Toshiba Australia's research and development centre, located in the North West Sydney suburb of North Ryde, houses some 40 software engineers who develop the company's colour management software, which goes into every printer and copier Toshiba sells worldwide.
The same software is also on-sold to other device manufacturers, including Panasonic.
Research and development division general manager Martin Corr said the group is now beginning to branch out into scanning software and device driver development.
"It's cheaper to do development here than the US, Europe and even Japan," Corr said.
Corr said development is cheaper in India and China but when productivity and quality are factored into the overall cost, the local centre comes out "about even".
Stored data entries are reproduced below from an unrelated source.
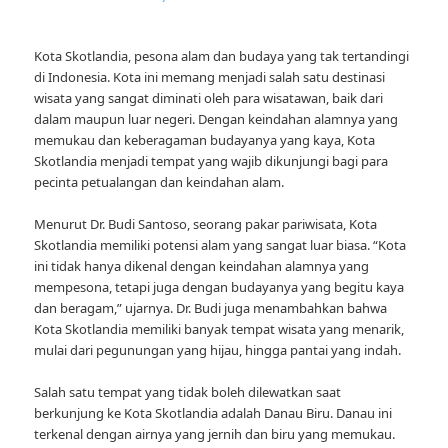
Kota Skotlandia, pesona alam dan budaya yang tak tertandingi
di Indonesia. Kota ini memang menjadi salah satu destinasi
wisata yang sangat diminati oleh para wisatawan, baik dari
dalam maupun luar negeri. Dengan keindahan alamnya yang
memukau dan keberagaman budayanya yang kaya, Kota
Skotlandia menjadi tempat yang wajib dikunjungi bagi para
pecinta petualangan dan keindahan alam.
Menurut Dr. Budi Santoso, seorang pakar pariwisata, Kota
Skotlandia memiliki potensi alam yang sangat luar biasa. “Kota
ini tidak hanya dikenal dengan keindahan alamnya yang
mempesona, tetapi juga dengan budayanya yang begitu kaya
dan beragam,” ujarnya. Dr. Budi juga menambahkan bahwa
Kota Skotlandia memiliki banyak tempat wisata yang menarik,
mulai dari pegunungan yang hijau, hingga pantai yang indah.
Salah satu tempat yang tidak boleh dilewatkan saat
berkunjung ke Kota Skotlandia adalah Danau Biru. Danau ini
terkenal dengan airnya yang jernih dan biru yang memukau.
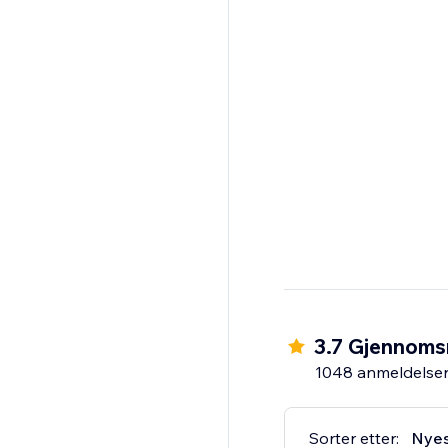
3.7 Gjennomsn
1048 anmeldelse
Sorter etter:
Nye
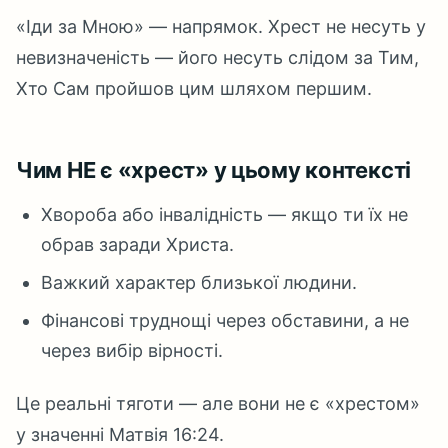
«Іди за Мною» — напрямок. Хрест не несуть у
невизначеність — його несуть слідом за Тим,
Хто Сам пройшов цим шляхом першим.
Чим НЕ є «хрест» у цьому контексті
Хвороба або інвалідність — якщо ти їх не
обрав заради Христа.
Важкий характер близької людини.
Фінансові труднощі через обставини, а не
через вибір вірності.
Це реальні тяготи — але вони не є «хрестом»
у значенні Матвія 16:24.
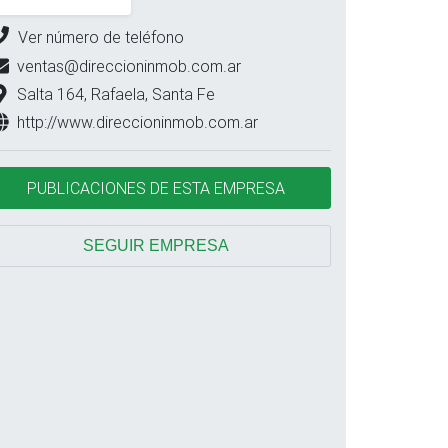
Ver número de teléfono
ventas@direccioninmob.com.ar
Salta 164, Rafaela, Santa Fe
http://www.direccioninmob.com.ar
PUBLICACIONES DE ESTA EMPRESA
SEGUIR EMPRESA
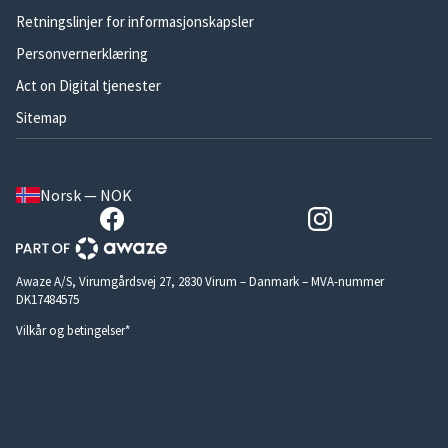
Retningslinjer for informasjonskapsler
Personvernerklæring
Act on Digital tjenester
Sitemap
Norsk — NOK
Awaze A/S, Virumgårdsvej 27, 2830 Virum – Danmark – MVA-nummer
DK17484575
Vilkår og betingelser*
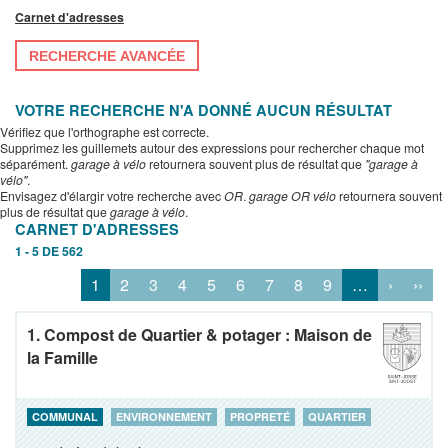
Carnet d'adresses
RECHERCHE AVANCÉE
VOTRE RECHERCHE N'A DONNÉ AUCUN RÉSULTAT
Vérifiez que l'orthographe est correcte.
Supprimez les guillemets autour des expressions pour rechercher chaque mot
séparément.
garage à vélo
retournera souvent plus de résultat que
"garage à
vélo"
.
Envisagez d'élargir votre recherche avec
OR
.
garage OR vélo
retournera souvent
plus de résultat que
garage à vélo
.
CARNET D'ADRESSES
1 - 5 DE 562
1
2
3
4
5
6
7
8
9
…
›
››
1. Compost de Quartier & potager : Maison de
la Famille
COMMUNAL
ENVIRONNEMENT
PROPRETÉ
QUARTIER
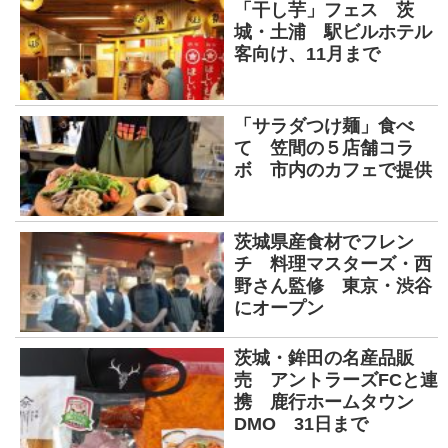
「干し芋」フェス 茨
城・土浦 駅ビルホテル
客向け、11月まで
「サラダつけ麺」食べ
て 笠間の５店舗コラ
ボ 市内のカフェで提供
茨城県産食材でフレン
チ 料理マスターズ・西
野さん監修 東京・渋谷
にオープン
茨城・鉾田の名産品販
売 アントラーズFCと連
携 鹿行ホームタウン
DMO 31日まで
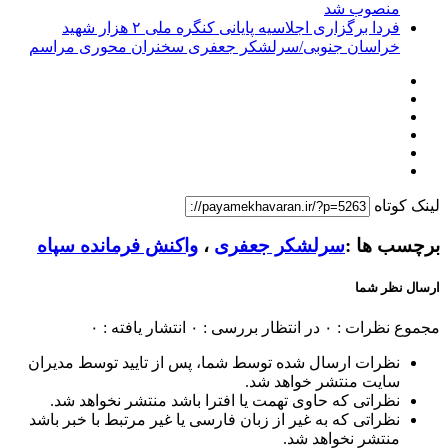
منصوب شد
فردا برگزاری اجلاسیه پایانی کنگره ملی ۲ هزار شهید
خراسان جنوبی/سرلشکر جعفری سخنران محوری مراسم
لینک کوتاه
برچسب ها :
سرلشکر جعفری
،
واکنش فرمانده سپاه
ارسال نظر شما
مجموع نظرات : ۰
در انتظار بررسی : ۰
انتشار یافته : ۰
نظرات ارسال شده توسط شما، پس از تایید توسط مدیران
سایت منتشر خواهد شد.
نظراتی که حاوی تهمت یا افترا باشد منتشر نخواهد شد.
نظراتی که به غیر از زبان فارسی یا غیر مرتبط با خبر باشد
منتشر نخواهد شد.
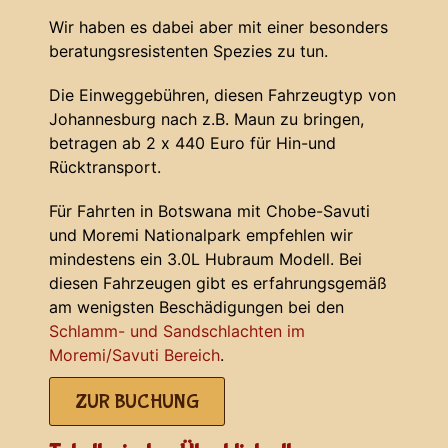
Wir haben es dabei aber mit einer besonders
beratungsresistenten Spezies zu tun.
Die Einweggebühren, diesen Fahrzeugtyp von
Johannesburg nach z.B. Maun zu bringen,
betragen ab 2 x 440 Euro für Hin-und
Rücktransport.
Für Fahrten in Botswana mit Chobe-Savuti
und Moremi Nationalpark empfehlen wir
mindestens ein 3.0L Hubraum Modell. Bei
diesen Fahrzeugen gibt es erfahrungsgemäß
am wenigsten Beschädigungen bei den
Schlamm- und Sandschlachten im
Moremi/Savuti Bereich
.
ZUR BUCHUNG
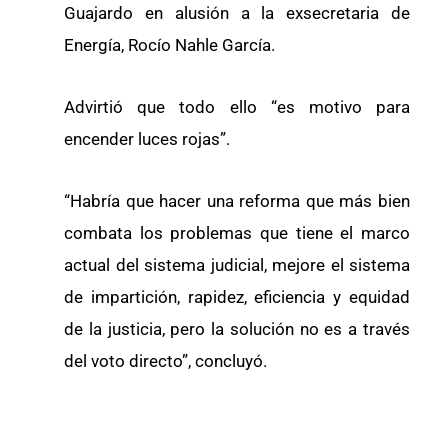
Guajardo en alusión a la exsecretaria de
Energía, Rocío Nahle García.
Advirtió que todo ello “es motivo para
encender luces rojas”.
“Habría que hacer una reforma que más bien
combata los problemas que tiene el marco
actual del sistema judicial, mejore el sistema
de impartición, rapidez, eficiencia y equidad
de la justicia, pero la solución no es a través
del voto directo”, concluyó.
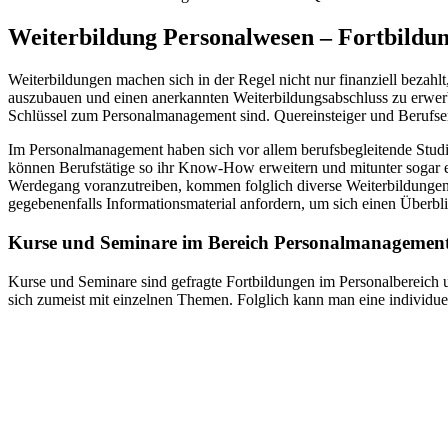
Weiterbildung Personalwesen – Fortbildu
Weiterbildungen machen sich in der Regel nicht nur finanziell bezahl
auszubauen und einen anerkannten Weiterbildungsabschluss zu erwerben
Schlüssel zum Personalmanagement sind. Quereinsteiger und Berufserf
Im Personalmanagement haben sich vor allem berufsbegleitende Stud
können Berufstätige so ihr Know-How erweitern und mitunter sogar e
Werdegang voranzutreiben, kommen folglich diverse Weiterbildunge
gegebenenfalls Informationsmaterial anfordern, um sich einen Überbl
Kurse und Seminare im Bereich Personalmanagemen
Kurse und Seminare sind gefragte Fortbildungen im Personalbereich und
sich zumeist mit einzelnen Themen. Folglich kann man eine individuell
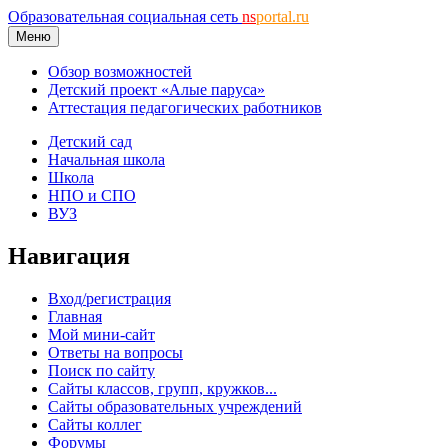
Образовательная социальная сеть
ns
portal.ru
Меню
Обзор возможностей
Детский проект «Алые паруса»
Аттестация педагогических работников
Детский сад
Начальная школа
Школа
НПО и СПО
ВУЗ
Навигация
Вход/регистрация
Главная
Мой мини-сайт
Ответы на вопросы
Поиск по сайту
Сайты классов, групп, кружков...
Сайты образовательных учреждений
Сайты коллег
Форумы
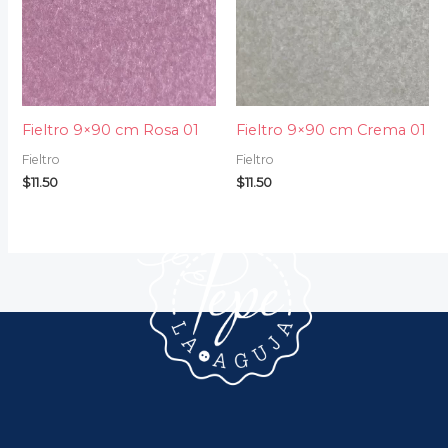
Fieltro 9×90 cm Rosa 01
Fieltro 9×90 cm Crema 01
Fieltro
Fieltro
$
11.50
$
11.50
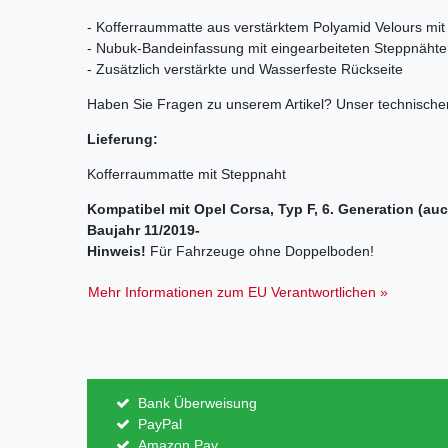
- Kofferraummatte aus verstärktem Polyamid Velours mit
- Nubuk-Bandeinfassung mit eingearbeiteten Steppnäht
- Zusätzlich verstärkte und Wasserfeste Rückseite
Haben Sie Fragen zu unserem Artikel? Unser technischer
Lieferung:
Kofferraummatte mit Steppnaht
Kompatibel mit Opel Corsa, Typ F, 6. Generation (au
Baujahr 11/2019-
Hinweis!
Für Fahrzeuge ohne Doppelboden!
Mehr Informationen zum EU Verantwortlichen »
Bank Überweisung
PayPal
Amazon Pay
The engineers develop with the open source Linux operating system. The software is deployed in Toshiba's multifunction devices, which run the proprietary VxWorks Real-Time operating system from Wind River, also a Linux vendor.
Corr said since all development is done with Linux he would be happy to see it used to run Toshiba's devices but "that's not my decision".
Toshiba has not disclosed its investment in the Sydney R&D centre, but says it's "in the millions" compared with a global R&D spend of billions.
With Toshiba's multifunction devices running on Power processors, the centre also uses PowerPC-based Apple Macs - including Mac Mini and PowerMac G5 machines - for development and testing. Corr said Toshiba is unlikely to follow Apple and move its devices from the Power architecture to Intel "for various reasons".
The R&D centre also develops software to ensure printing from enterprise applications like Oracle and SAP works with its devices, and the team has started developing device drivers for Windows Vista.
Internally, Toshiba uses Linux and BSD Unix for file serving and other infrastructure.
When asked how well Toshiba supports Linux on its notebooks, Corr said while it is generally good and the centre uses it internally, market demand means we shouldn't expect Linux to replace Windows anytime soon.